# [TASK DETAILS]
What lines in the entries below contain the word "juillet"? Copy all of them.

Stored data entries

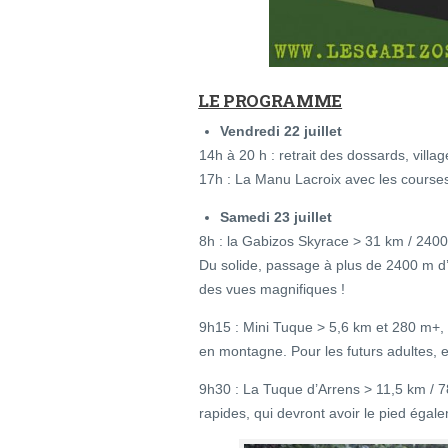
LE PROGRAMME
Vendredi 22 juillet
14h à 20 h : retrait des dossards, villa
17h : La Manu Lacroix avec les course
Samedi 23 juillet
8h : la Gabizos Skyrace > 31 km / 240
Du solide, passage à plus de 2400 m d’al
des vues magnifiques !
9h15 : Mini Tuque > 5,6 km et 280 m+, 
en montagne. Pour les futurs adultes, e
9h30 : La Tuque d’Arrens > 11,5 km / 
rapides, qui devront avoir le pied éga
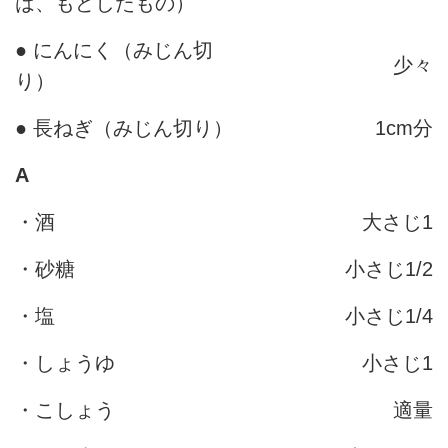
は、もどしたもの）
● にんにく（みじん切
少々
り）
● 長ねぎ（みじん切り）
1cm分
A
・酒
大さじ1
・砂糖
小さじ1/2
・塩
小さじ1/4
・しょうゆ
小さじ1
・こしょう
適量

# [OUTPUT FOR THIS EXERCISE]
Vendredi 22 juillet
Samedi 23 juillet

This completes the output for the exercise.